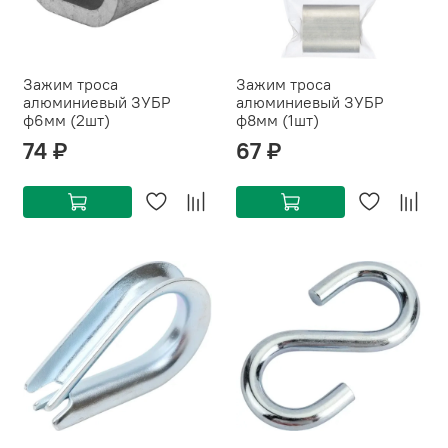
Зажим троса
Зажим троса
алюминиевый ЗУБР
алюминиевый ЗУБР
ф6мм (2шт)
ф8мм (1шт)
74 ₽
67 ₽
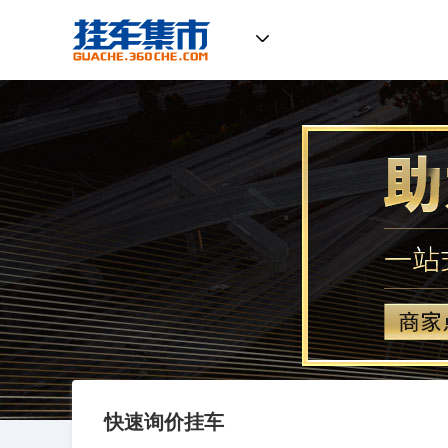
挂车集市
快速询价挂车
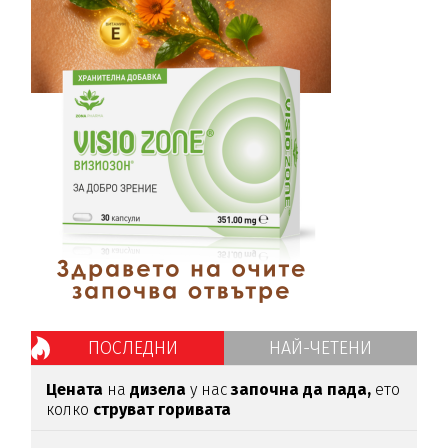
ПОСЛЕДНИ
НАЙ-ЧЕТЕНИ
Цената
на
дизела
у нас
започна да пада,
ето
колко
струват горивата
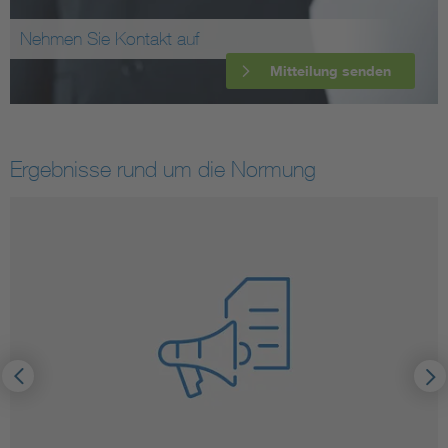
Nehmen Sie Kontakt auf
Mitteilung senden
Ergebnisse rund um die Normung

§ **WORK TO BE COMPLETED**
Transcribe each entry above without alteration, but keep the pictures out.

§ **YOUR SOLUTION**
Зажим троса
Зажим троса
алюминиевый ЗУБР
алюминиевый ЗУБР
ф6мм (2шт)
ф8мм (1шт)
74 ₽
67 ₽
挂车集市
快速询价挂车
ПОСЛЕДНИ
НАЙ-ЧЕТЕНИ
Цената
на
дизела
у нас
започна да пада,
ето
колко
струват горивата
Nehmen Sie Kontakt auf
Mitteilung senden
Ergebnisse rund um die Normung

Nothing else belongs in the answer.